◆ What the task requires: Return exactly the lines of the records below, starting at the line that contains "Nuestras categorías" and ending at the line that contains "Uncategorized", with both of those lines kept.

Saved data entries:
┄┄┄┄┄┄

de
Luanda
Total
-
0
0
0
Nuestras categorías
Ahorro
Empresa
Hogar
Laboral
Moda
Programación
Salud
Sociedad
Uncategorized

┄┄┄┄┄┄

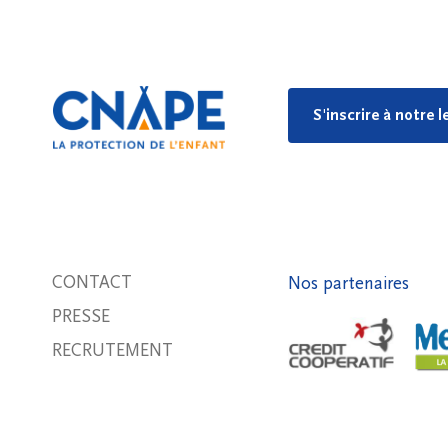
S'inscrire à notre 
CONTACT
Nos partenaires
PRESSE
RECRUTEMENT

┄┄┄┄┄┄

◆ Task result:
Nuestras categorías
Ahorro
Empresa
Hogar
Laboral
Moda
Programación
Salud
Sociedad
Uncategorized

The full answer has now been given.